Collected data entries
Segment Open
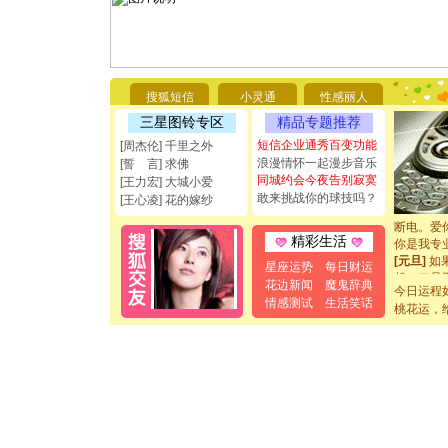
[圣诞节]
你太多，
搜狐短信
小灵通
性感丽人
要平安！
[圣诞节]
三星图铃专区
精品专题推荐
能正大光明
短信企业通秀百变功能
[周杰伦] 千里之外
都要快乐噢
浪漫情怀一起漫步音乐
[誓 言] 求佛
[圣诞节]
同城约会今夜告别寂寞
[王力宏] 大城小爱
如意,快乐
敢来挑战你的球技吗？
[王心凌] 花的嫁纱
[元旦]
看
断电。爱
你是我专
精彩生活
[元旦]
如
星座运势
每日财运
起；二是
花边新闻
魔鬼辞典
离。水晶
今日运程
情感测试
生活笑话
[元旦]
当
桃花运，
泣，这痛
卖了。水
[春节]
风
颜！冬去
道一声平
[春节]
传
片叶子是
送你一棵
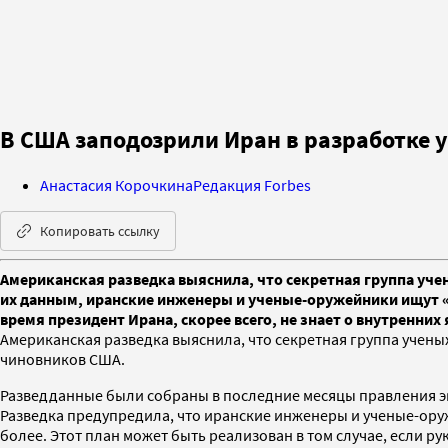
В США заподозрили Иран в разработке у
Анастасия Корочкина
Редакция Forbes
Копировать ссылку
Американская разведка выяснила, что секретная группа уче
их данным, иранские инженеры и ученые-оружейники ищут «ко
время президент Ирана, скорее всего, не знает о внутренних
Американская разведка выяснила, что секретная группа учен
чиновников США.
Разведданные были собраны в последние месяцы правления э
Разведка предупредила, что иранские инженеры и ученые-оруже
более. Этот план может быть реализован в том случае, если р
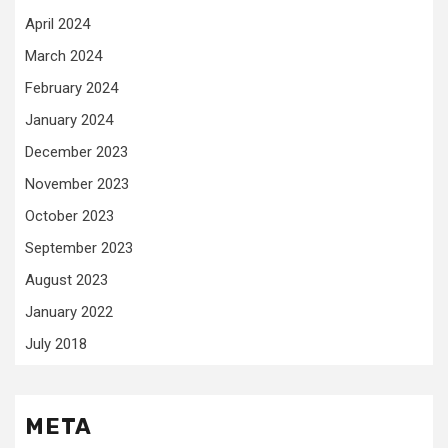
April 2024
March 2024
February 2024
January 2024
December 2023
November 2023
October 2023
September 2023
August 2023
January 2022
July 2018
META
Segment Closed
PROBLEM TO WORK ON ▸
An acceptable answer holds exactly the lines from the one with "Анастасия Корочкина" through the end of the entries above, both ends kept, and no pictures at all.

WRITTEN ANSWER ▸
Анастасия Корочкина
Редакция Forbes
Копировать ссылку
Американская разведка выяснила, что секретная группа уче
их данным, иранские инженеры и ученые-оружейники ищут «ко
время президент Ирана, скорее всего, не знает о внутренних
Американская разведка выяснила, что секретная группа учен
чиновников США.
Разведданные были собраны в последние месяцы правления э
Разведка предупредила, что иранские инженеры и ученые-оруже
более. Этот план может быть реализован в том случае, если р
April 2024
March 2024
February 2024
January 2024
December 2023
November 2023
October 2023
September 2023
August 2023
January 2022
July 2018
META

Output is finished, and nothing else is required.